PROBLEM DESCRIPTION:
Nothing but the pictures may be left out. Restate the rest of the entries word for word.

Segment Start: ENTRIES SUPPLIED

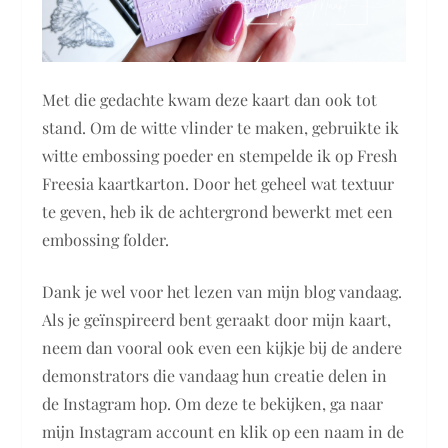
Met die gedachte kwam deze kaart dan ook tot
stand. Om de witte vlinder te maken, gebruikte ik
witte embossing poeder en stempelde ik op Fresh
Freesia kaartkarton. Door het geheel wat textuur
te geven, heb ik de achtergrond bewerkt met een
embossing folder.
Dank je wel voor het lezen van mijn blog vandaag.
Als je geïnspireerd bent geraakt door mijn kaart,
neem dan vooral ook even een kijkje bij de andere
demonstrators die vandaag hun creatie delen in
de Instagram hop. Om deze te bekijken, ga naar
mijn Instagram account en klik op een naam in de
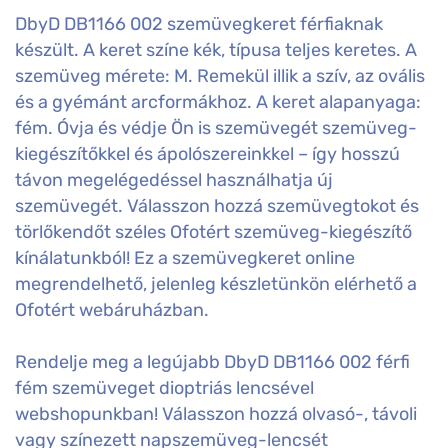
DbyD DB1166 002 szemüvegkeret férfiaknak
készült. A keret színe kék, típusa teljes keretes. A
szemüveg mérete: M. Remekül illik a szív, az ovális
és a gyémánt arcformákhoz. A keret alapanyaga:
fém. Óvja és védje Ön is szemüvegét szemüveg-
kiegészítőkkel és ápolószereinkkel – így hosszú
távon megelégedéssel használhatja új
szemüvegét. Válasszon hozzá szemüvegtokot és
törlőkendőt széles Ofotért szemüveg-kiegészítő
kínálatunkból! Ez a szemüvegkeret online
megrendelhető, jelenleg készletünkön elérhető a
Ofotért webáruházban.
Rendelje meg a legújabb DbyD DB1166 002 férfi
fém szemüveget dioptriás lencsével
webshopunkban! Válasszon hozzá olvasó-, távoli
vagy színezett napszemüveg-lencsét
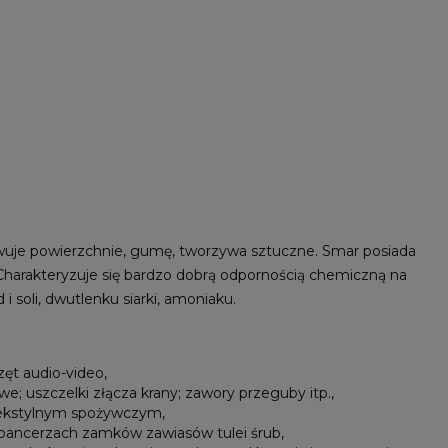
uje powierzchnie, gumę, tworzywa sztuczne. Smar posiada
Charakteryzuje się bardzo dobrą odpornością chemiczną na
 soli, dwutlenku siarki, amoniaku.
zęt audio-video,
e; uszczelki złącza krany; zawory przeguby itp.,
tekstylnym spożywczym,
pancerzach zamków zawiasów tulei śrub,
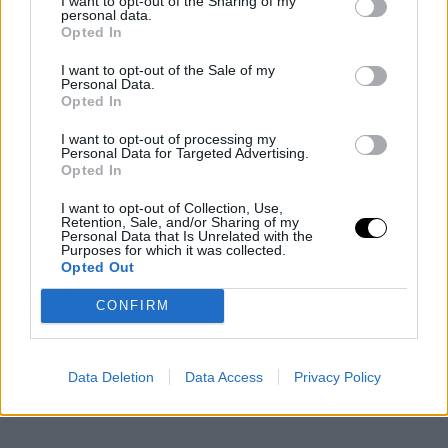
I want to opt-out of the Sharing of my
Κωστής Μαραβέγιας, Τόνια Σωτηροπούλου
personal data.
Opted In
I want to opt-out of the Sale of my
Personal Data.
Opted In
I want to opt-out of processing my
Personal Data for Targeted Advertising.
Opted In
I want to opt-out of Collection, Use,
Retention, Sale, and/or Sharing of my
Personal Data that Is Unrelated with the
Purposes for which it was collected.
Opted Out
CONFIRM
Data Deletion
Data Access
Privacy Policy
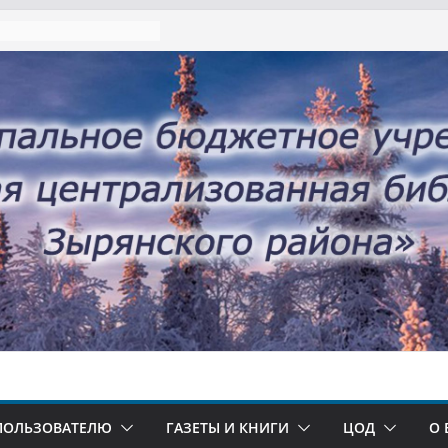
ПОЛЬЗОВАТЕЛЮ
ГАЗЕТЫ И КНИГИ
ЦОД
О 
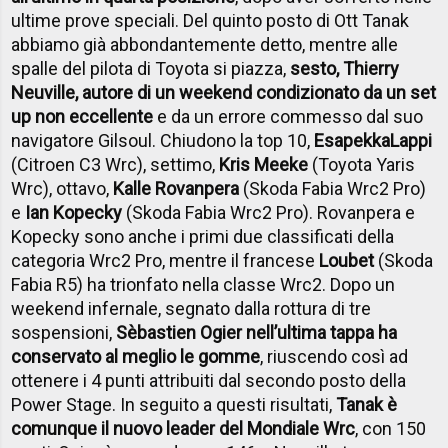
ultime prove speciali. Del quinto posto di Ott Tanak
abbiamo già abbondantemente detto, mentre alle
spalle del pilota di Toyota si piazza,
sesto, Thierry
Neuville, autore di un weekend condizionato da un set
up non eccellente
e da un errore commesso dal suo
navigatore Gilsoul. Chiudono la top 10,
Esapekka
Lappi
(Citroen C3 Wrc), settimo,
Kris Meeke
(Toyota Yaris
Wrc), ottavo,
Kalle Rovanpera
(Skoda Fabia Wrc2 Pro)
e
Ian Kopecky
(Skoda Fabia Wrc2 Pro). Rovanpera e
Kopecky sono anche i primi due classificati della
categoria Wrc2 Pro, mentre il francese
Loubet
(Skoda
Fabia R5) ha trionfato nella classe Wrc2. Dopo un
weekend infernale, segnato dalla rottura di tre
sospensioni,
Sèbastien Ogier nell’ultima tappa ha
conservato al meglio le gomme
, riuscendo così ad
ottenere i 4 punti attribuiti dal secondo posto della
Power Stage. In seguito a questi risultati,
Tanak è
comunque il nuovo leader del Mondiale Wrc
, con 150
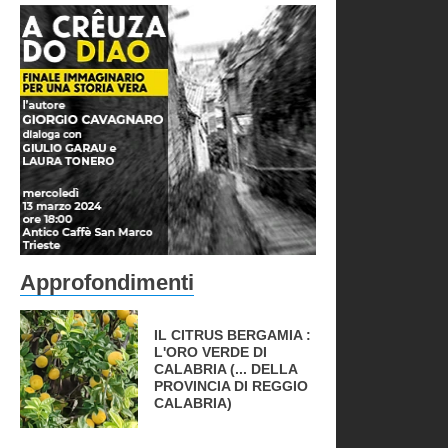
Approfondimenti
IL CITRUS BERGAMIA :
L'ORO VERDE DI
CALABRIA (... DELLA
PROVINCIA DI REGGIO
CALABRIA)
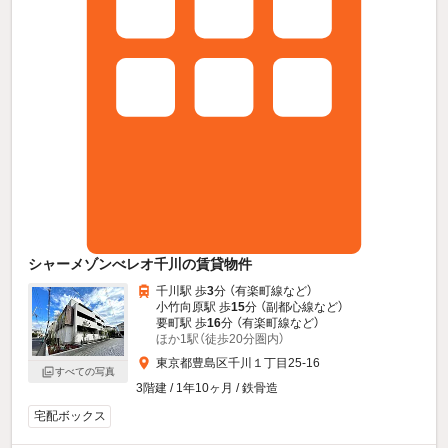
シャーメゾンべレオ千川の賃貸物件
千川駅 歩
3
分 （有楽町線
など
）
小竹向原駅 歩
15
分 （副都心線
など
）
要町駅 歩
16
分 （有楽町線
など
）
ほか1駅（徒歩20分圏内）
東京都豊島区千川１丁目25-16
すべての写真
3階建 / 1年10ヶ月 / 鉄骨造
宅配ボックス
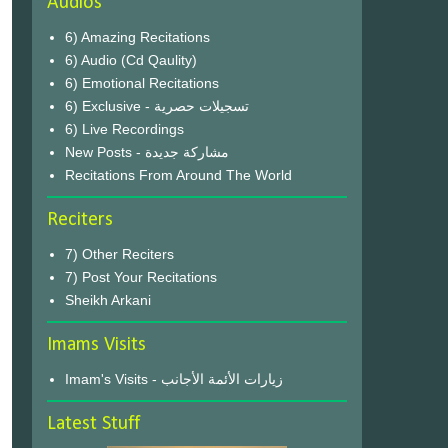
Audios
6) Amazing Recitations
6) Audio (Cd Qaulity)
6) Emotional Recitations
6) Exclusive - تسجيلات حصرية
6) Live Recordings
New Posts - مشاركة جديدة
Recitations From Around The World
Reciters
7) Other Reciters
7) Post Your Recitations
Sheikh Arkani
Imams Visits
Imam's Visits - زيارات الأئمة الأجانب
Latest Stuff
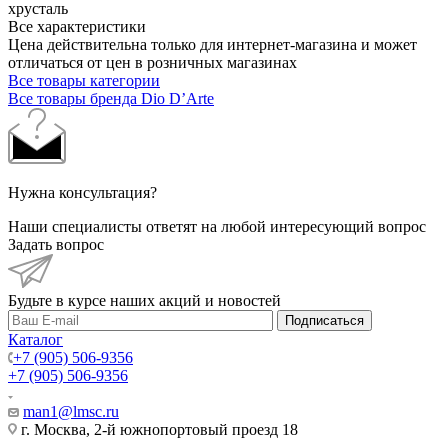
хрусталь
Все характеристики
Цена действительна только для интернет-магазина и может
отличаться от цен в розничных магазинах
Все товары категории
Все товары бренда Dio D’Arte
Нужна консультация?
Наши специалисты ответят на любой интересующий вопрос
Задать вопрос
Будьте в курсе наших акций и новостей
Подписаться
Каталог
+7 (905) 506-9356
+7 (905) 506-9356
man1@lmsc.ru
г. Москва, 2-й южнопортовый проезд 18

Segment End: ENTRIES SUPPLIED

EXPECTED ANSWER:
Met die gedachte kwam deze kaart dan ook tot
stand. Om de witte vlinder te maken, gebruikte ik
witte embossing poeder en stempelde ik op Fresh
Freesia kaartkarton. Door het geheel wat textuur
te geven, heb ik de achtergrond bewerkt met een
embossing folder.
Dank je wel voor het lezen van mijn blog vandaag.
Als je geïnspireerd bent geraakt door mijn kaart,
neem dan vooral ook even een kijkje bij de andere
demonstrators die vandaag hun creatie delen in
de Instagram hop. Om deze te bekijken, ga naar
mijn Instagram account en klik op een naam in de
DbyD DB1166 002 szemüvegkeret férfiaknak
készült. A keret színe kék, típusa teljes keretes. A
szemüveg mérete: M. Remekül illik a szív, az ovális
és a gyémánt arcformákhoz. A keret alapanyaga:
fém. Óvja és védje Ön is szemüvegét szemüveg-
kiegészítőkkel és ápolószereinkkel – így hosszú
távon megelégedéssel használhatja új
szemüvegét. Válasszon hozzá szemüvegtokot és
törlőkendőt széles Ofotért szemüveg-kiegészítő
kínálatunkból! Ez a szemüvegkeret online
megrendelhető, jelenleg készletünkön elérhető a
Ofotért webáruházban.
Rendelje meg a legújabb DbyD DB1166 002 férfi
fém szemüveget dioptriás lencsével
webshopunkban! Válasszon hozzá olvasó-, távoli
vagy színezett napszemüveg-lencsét
uje powierzchnie, gumę, tworzywa sztuczne. Smar posiada
Charakteryzuje się bardzo dobrą odpornością chemiczną na
 soli, dwutlenku siarki, amoniaku.
zęt audio-video,
e; uszczelki złącza krany; zawory przeguby itp.,
tekstylnym spożywczym,
pancerzach zamków zawiasów tulei śrub,
I want to opt-out of the Sharing of my
Κωστής Μαραβέγιας, Τόνια Σωτηροπούλου
personal data.
Opted In
I want to opt-out of the Sale of my
Personal Data.
Opted In
I want to opt-out of processing my
Personal Data for Targeted Advertising.
Opted In
I want to opt-out of Collection, Use,
Retention, Sale, and/or Sharing of my
Personal Data that Is Unrelated with the
Purposes for which it was collected.
Opted Out
CONFIRM
Data Deletion
Data Access
Privacy Policy
ПОЛЬЗОВАТЕЛЮ
ГАЗЕТЫ И КНИГИ
ЦОД
О 
ultime prove speciali. Del quinto posto di Ott Tanak
abbiamo già abbondantemente detto, mentre alle
spalle del pilota di Toyota si piazza,
sesto, Thierry
Neuville, autore di un weekend condizionato da un set
up non eccellente
e da un errore commesso dal suo
navigatore Gilsoul. Chiudono la top 10,
Esapekka
Lappi
(Citroen C3 Wrc), settimo,
Kris Meeke
(Toyota Yaris
Wrc), ottavo,
Kalle Rovanpera
(Skoda Fabia Wrc2 Pro)
e
Ian Kopecky
(Skoda Fabia Wrc2 Pro). Rovanpera e
Kopecky sono anche i primi due classificati della
categoria Wrc2 Pro, mentre il francese
Loubet
(Skoda
Fabia R5) ha trionfato nella classe Wrc2. Dopo un
weekend infernale, segnato dalla rottura di tre
sospensioni,
Sèbastien Ogier nell’ultima tappa ha
conservato al meglio le gomme
, riuscendo così ad
ottenere i 4 punti attribuiti dal secondo posto della
Power Stage. In seguito a questi risultati,
Tanak è
comunque il nuovo leader del Mondiale Wrc
, con 150
Approfondimenti
IL CITRUS BERGAMIA :
L'ORO VERDE DI
CALABRIA (... DELLA
PROVINCIA DI REGGIO
CALABRIA)
シャーメゾンべレオ千川の賃貸物件
千川駅 歩
3
分 （有楽町線
など
）
小竹向原駅 歩
15
分 （副都心線
など
）
要町駅 歩
16
分 （有楽町線
など
）
ほか1駅（徒歩20分圏内）
東京都豊島区千川１丁目25-16
すべての写真
3階建 / 1年10ヶ月 / 鉄骨造
宅配ボックス
Audios
6) Amazing Recitations
6) Audio (Cd Qaulity)
6) Emotional Recitations
6) Exclusive - تسجيلات حصرية
6) Live Recordings
New Posts - مشاركة جديدة
Recitations From Around The World
Reciters
7) Other Reciters
7) Post Your Recitations
Sheikh Arkani
Imams Visits
Imam's Visits - زيارات الأئمة الأجانب
Latest Stuff
хрусталь
Все характеристики
Цена действительна только для интернет-магазина и может
отличаться от цен в розничных магазинах
Все товары категории
Все товары бренда Dio D’Arte
Нужна консультация?
Наши специалисты ответят на любой интересующий вопрос
Задать вопрос
Будьте в курсе наших акций и новостей
Подписаться
Каталог
+7 (905) 506-9356
+7 (905) 506-9356
man1@lmsc.ru
г. Москва, 2-й южнопортовый проезд 18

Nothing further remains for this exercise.